1. La conduite de l’employé justifiait-elle l’imposition d’une mesure disciplinaire?

2. Le cas échéant, la mesure disciplinaire imposée était‑elle excessive?

3. Si elle était excessive, quelle autre mesure devrait la remplacer?

 

[68] À la page 4, Wm. Scott & Company Ltd. fournit une liste (non exhaustive, mais néanmoins utile) de facteurs à prendre en compte pour répondre aux deux premières questions. Elle indique qu’il faut tenir compte de la gravité du comportement, déterminer s’il était prémédité ou spontané, si l’employé avait un bon dossier de service de longue date, si une mesure disciplinaire progressive avait été tentée et si la mesure disciplinaire était conforme aux politiques établies de l’employeur ou si l’employé a été traité différemment en raison d’une sanction très sévère.

[69] Le fardeau de la preuve incombe à l’administrateur général dans la présente affaire.
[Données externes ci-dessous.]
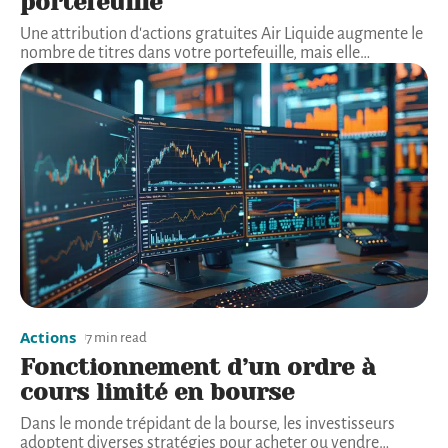
portefeuille
Une attribution d'actions gratuites Air Liquide augmente le
nombre de titres dans votre portefeuille, mais elle
…
Actions
7 min read
Fonctionnement d’un ordre à
cours limité en bourse
Dans le monde trépidant de la bourse, les investisseurs
adoptent diverses stratégies pour acheter ou vendre
…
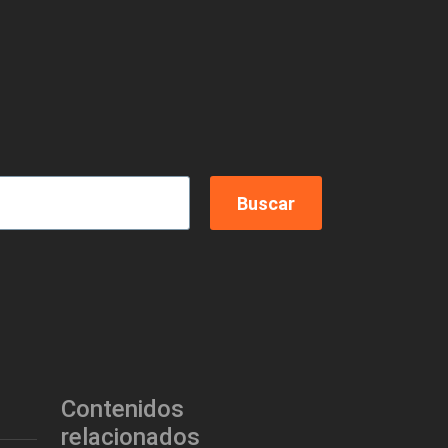
Contenidos
relacionados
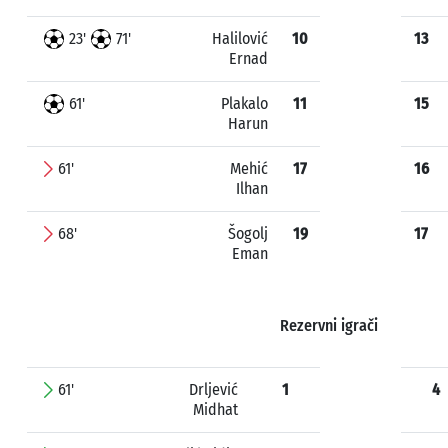
23'
71'
Halilović
10
13
Ernad
61'
Plakalo
11
15
Harun
61'
Mehić
17
16
Ilhan
68'
Šogolj
19
17
Eman
Rezervni igrači
61'
Drljević
1
4
Midhat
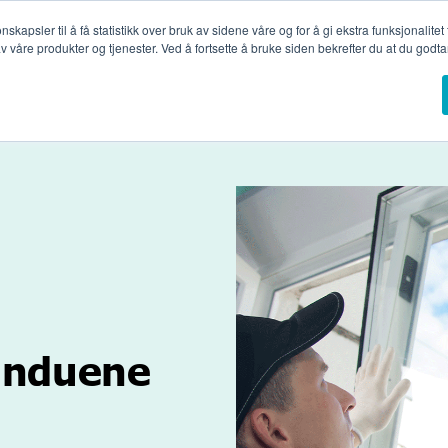
apsler til å få statistikk over bruk av sidene våre og for å gi ekstra funksjonalitet
 våre produkter og tjenester. Ved å fortsette å bruke siden bekrefter du at du godtar
ninger
Glasstyper
Referanseprosjekter
Profesjonelle
vinduene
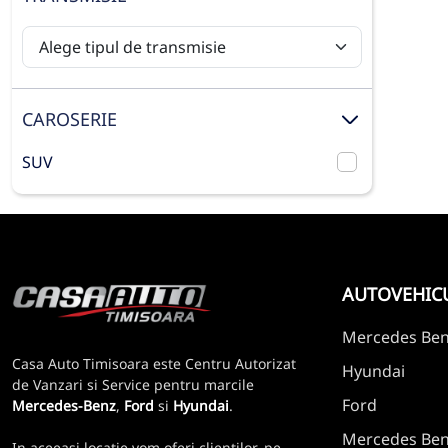
CAROSERIE
SUV
AUTOVEHIC
Mercedes Be
Casa Auto Timisoara este Centru Autorizat
Hyundai
de Vanzari si Service pentru marcile
Ford
Mercedes-Benz
,
Ford
si
Hyundai
.
Mercedes Benz
In aceeasi locatie vom oferi clientilor, pe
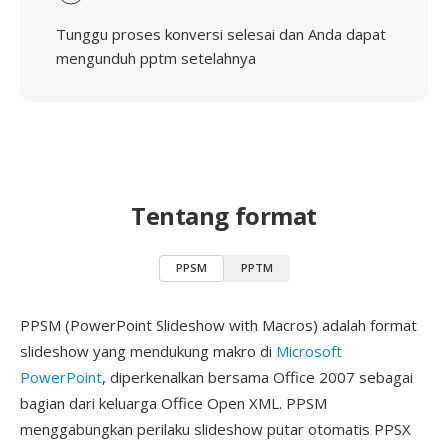
Tunggu proses konversi selesai dan Anda dapat
mengunduh pptm setelahnya
Tentang format
PPSM
PPTM
PPSM (PowerPoint Slideshow with Macros) adalah format
slideshow yang mendukung makro di
Microsoft
PowerPoint
, diperkenalkan bersama Office 2007 sebagai
bagian dari keluarga Office Open XML. PPSM
menggabungkan perilaku slideshow putar otomatis PPSX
Toutefois, le fonctionnaire a reconnu que son omission de se présenter au travail constituait une inconduite qui justifiait l’imposition d’une mesure disciplinaire. Par conséquent, l’administrateur général devait établir uniquement que la mesure disciplinaire qu’il a imposée pour l’inconduite n’était pas excessive. La tâche de la Commission consiste à déterminer si la mesure disciplinaire était excessive et, le cas échéant, quelle autre mesure pourrait la remplacer.
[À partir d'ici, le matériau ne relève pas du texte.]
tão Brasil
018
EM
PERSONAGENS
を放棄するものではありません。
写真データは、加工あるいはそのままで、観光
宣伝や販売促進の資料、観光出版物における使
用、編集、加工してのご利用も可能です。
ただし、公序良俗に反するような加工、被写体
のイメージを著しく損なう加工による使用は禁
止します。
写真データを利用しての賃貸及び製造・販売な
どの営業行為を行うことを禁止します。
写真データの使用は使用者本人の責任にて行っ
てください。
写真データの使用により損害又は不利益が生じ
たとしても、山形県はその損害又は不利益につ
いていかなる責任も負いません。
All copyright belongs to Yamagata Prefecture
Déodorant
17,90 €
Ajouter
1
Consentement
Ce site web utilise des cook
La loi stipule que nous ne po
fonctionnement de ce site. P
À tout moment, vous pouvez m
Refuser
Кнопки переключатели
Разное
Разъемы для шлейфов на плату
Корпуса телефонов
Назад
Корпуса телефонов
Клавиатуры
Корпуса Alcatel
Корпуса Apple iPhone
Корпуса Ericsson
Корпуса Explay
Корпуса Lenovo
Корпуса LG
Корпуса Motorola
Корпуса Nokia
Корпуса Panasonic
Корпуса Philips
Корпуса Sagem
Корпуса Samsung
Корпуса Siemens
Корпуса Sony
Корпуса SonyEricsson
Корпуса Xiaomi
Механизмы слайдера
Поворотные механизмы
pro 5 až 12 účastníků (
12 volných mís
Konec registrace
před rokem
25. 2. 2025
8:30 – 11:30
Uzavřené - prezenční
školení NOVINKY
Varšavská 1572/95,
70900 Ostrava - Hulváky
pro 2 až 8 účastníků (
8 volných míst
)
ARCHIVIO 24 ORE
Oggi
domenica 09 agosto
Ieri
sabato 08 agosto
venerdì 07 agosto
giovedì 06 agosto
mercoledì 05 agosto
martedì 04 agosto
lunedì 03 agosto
A. Décision sur l’admissibilité de la preuve médicale postérieure aux mesures disciplinaires

[70] Le fonctionnaire a témoigné au sujet de problèmes personnels et médicaux pour lesquels il a demandé de l’aide après avoir reçu la suspension de 20 jours pour l’incident du 2 mars 2015. Il a cherché à présenter ses dossiers médicaux. L’administrateur général s’est opposé à leur admissibilité pour plusieurs motifs, tels qu’ils ont été décrits plus haut dans la décision. J’ai entendu la preuve médicale, sous réserve qu’elle soit officiellement admise en preuve devant moi, et j’ai réservé ma décision quant à son admissibilité.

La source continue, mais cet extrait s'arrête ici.